Have Earnings And Dividends Been Growing?

Businesses with strong growth prospects usually make the best dividend payers, because it's easier to grow dividends when earnings per share are improving. If earnings decline and the company is forced to cut its dividend, investors could watch the value of their investment go up in smoke. For this reason, we're glad to see Hioki E.E's earnings per share have risen 16% per annum over the last five years. Earnings per share have been growing rapidly and the company is retaining a majority of its earnings within the business. This will make it easier to fund future growth efforts and we think this is an attractive combination - plus the dividend can always be increased later.

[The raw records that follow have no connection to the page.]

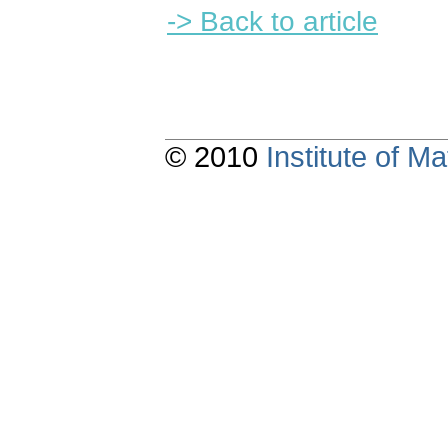
-> Back to article
© 2010
Institute of 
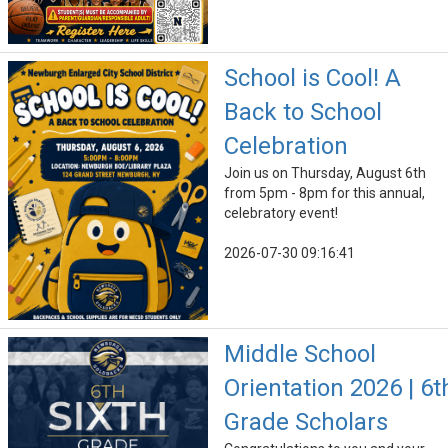
School is Cool! A
Back to School
Celebration
Join us on Thursday, August 6th
from 5pm - 8pm for this annual,
celebratory event!
2026-07-30 09:16:41
Middle School
Orientation 2026 | 6t
Grade Scholars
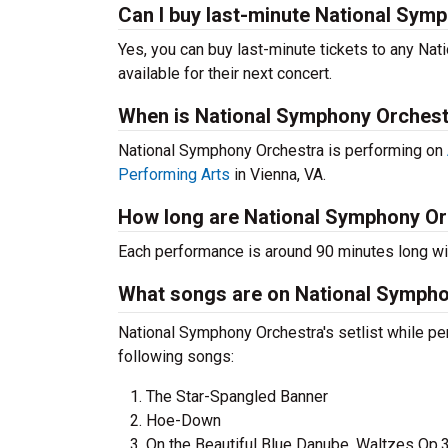
Can I buy last-minute National Sym
Yes, you can buy last-minute tickets to any Na
available for their next concert.
When is National Symphony Orchest
National Symphony Orchestra is performing on
Performing Arts
in Vienna, VA.
How long are National Symphony Or
Each performance is around 90 minutes long wit
What songs are on National Symphon
National Symphony Orchestra's setlist while pe
following songs:
The Star-Spangled Banner
Hoe-Down
On the Beautiful Blue Danube, Waltzes Op.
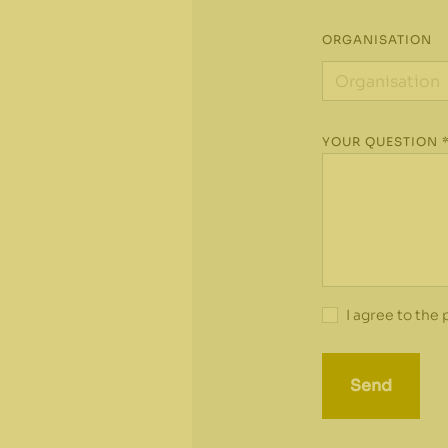
ORGANISATION
YOUR QUESTION 
I agree to the
Send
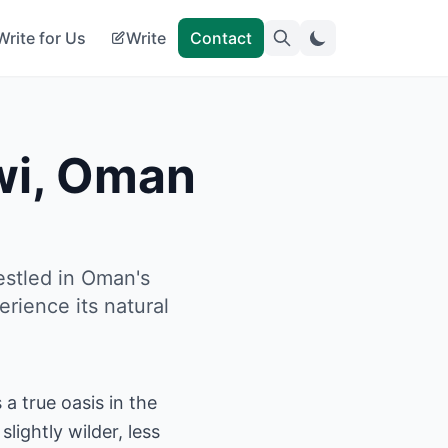
Write for Us
Write
Contact
iwi, Oman
estled in Oman's
rience its natural
a true oasis in the
lightly wilder, less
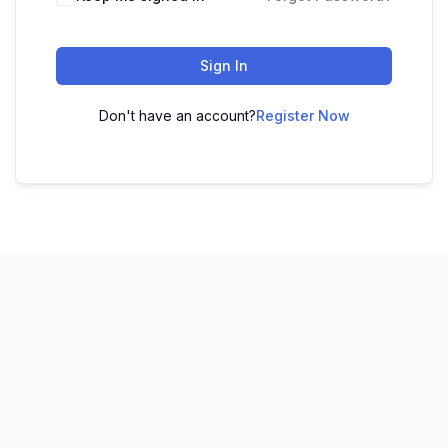
Sign In
Don't have an account?
Register Now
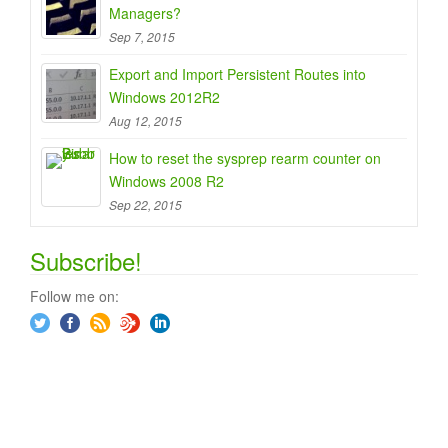
Managers?
Sep 7, 2015
Export and Import Persistent Routes into
Windows 2012R2
Aug 12, 2015
How to reset the sysprep rearm counter on
Windows 2008 R2
Sep 22, 2015
Subscribe!
Follow me on:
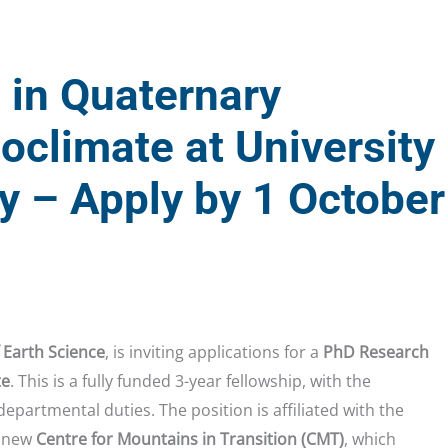
 in Quaternary
oclimate at University
y – Apply by 1 October
 Earth Science
, is inviting applications for a
PhD Research
te
. This is a fully funded 3-year fellowship, with the
departmental duties. The position is affiliated with the
 new
Centre for Mountains in Transition (CMT)
, which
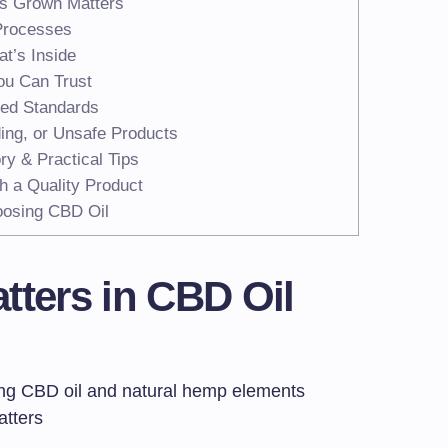
’s Grown Matters
Processes
t’s Inside
ou Can Trust
ted Standards
ing, or Unsafe Products
ry & Practical Tips
h a Quality Product
osing CBD Oil
tters in CBD Oil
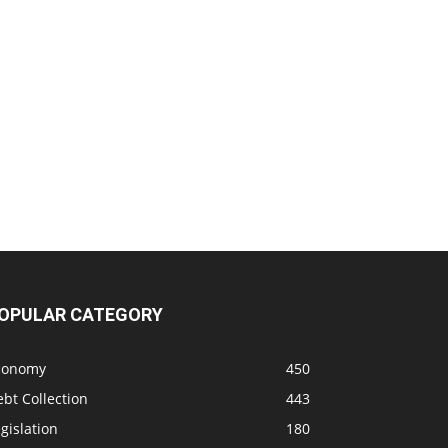
OPULAR CATEGORY
conomy
450
bt Collection
443
gislation
180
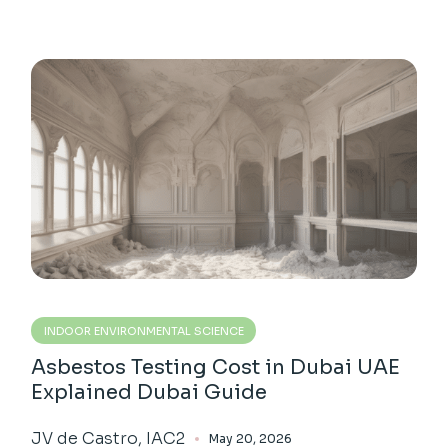
INDOOR ENVIRONMENTAL SCIENCE
Asbestos Testing Cost in Dubai UAE
Explained Dubai Guide
JV de Castro, IAC2
May 20, 2026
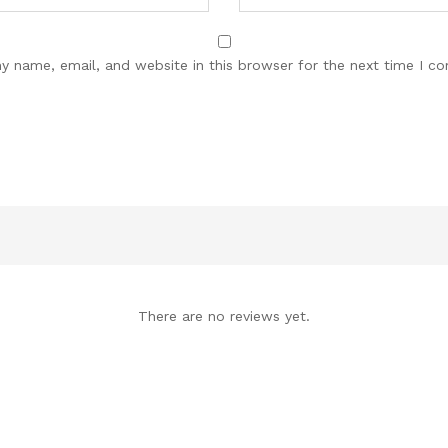
y name, email, and website in this browser for the next time I c
There are no reviews yet.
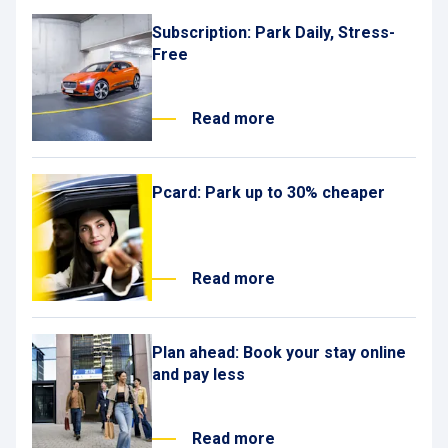
Subscription: Park Daily, Stress-
Free
Read more
Pcard: Park up to 30% cheaper
Read more
Plan ahead: Book your stay online
and pay less
Read more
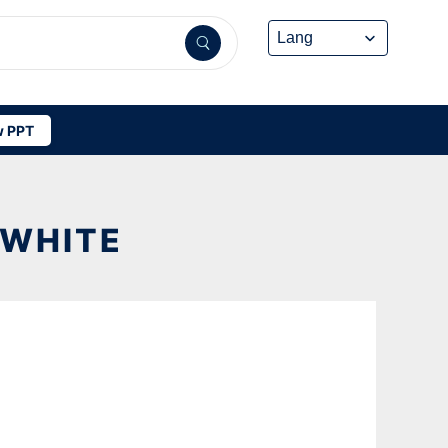
 PPT
 WHITE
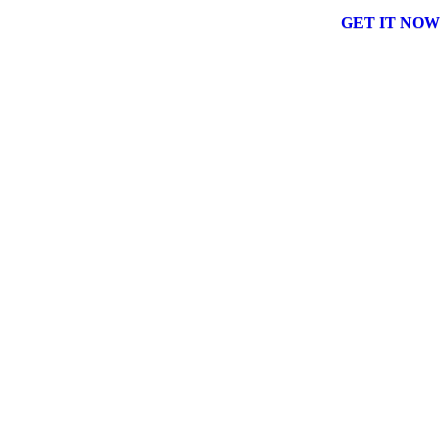
GET IT NOW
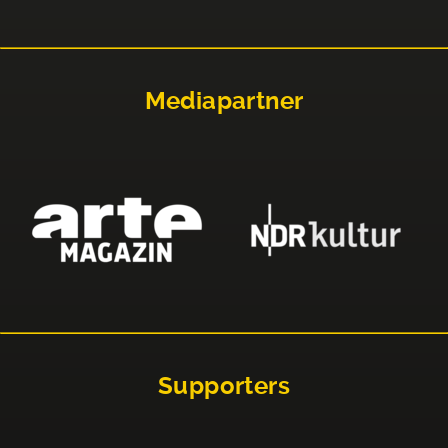
Mediapartner
Supporters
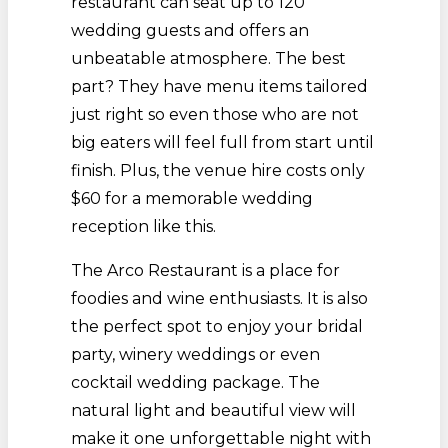
restaurant can seat up to 120
wedding guests and offers an
unbeatable atmosphere. The best
part? They have menu items tailored
just right so even those who are not
big eaters will feel full from start until
finish. Plus, the venue hire costs only
$60 for a memorable wedding
reception like this.
The Arco Restaurant is a place for
foodies and wine enthusiasts. It is also
the perfect spot to enjoy your bridal
party, winery weddings or even
cocktail wedding package. The
natural light and beautiful view will
make it one unforgettable night with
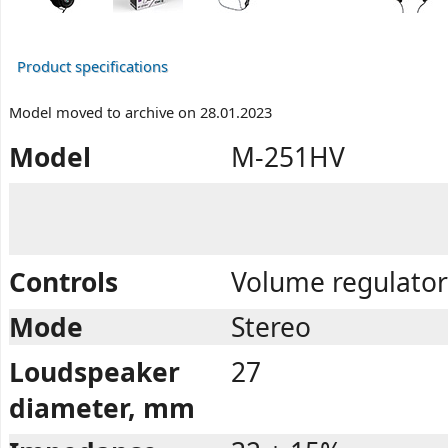
Product specifications
Model moved to archive on 28.01.2023
Model
M-251HV
Controls
Volume regulator
Mode
Stereo
Loudspeaker
27
diameter, mm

Another key way to measure a company's dividend prospects is by measuring its historical rate of dividend growth. Since the start of our data, 10 years ago, Hioki E.E has lifted its dividend by approximately 26% a year on average. Both per-share earnings and dividends have both been growing rapidly in recent times, which is great to see.

Final Takeaway

Should investors buy Hioki E.E for the upcoming dividend? Hioki E.E has grown its earnings per share while simultaneously reinvesting in the business. Unfortunately it's cut the dividend at least once in the past 10 years, but the conservative payout ratio makes the current dividend look sustainable. It's a promising combination that should mark this company worthy of closer attention.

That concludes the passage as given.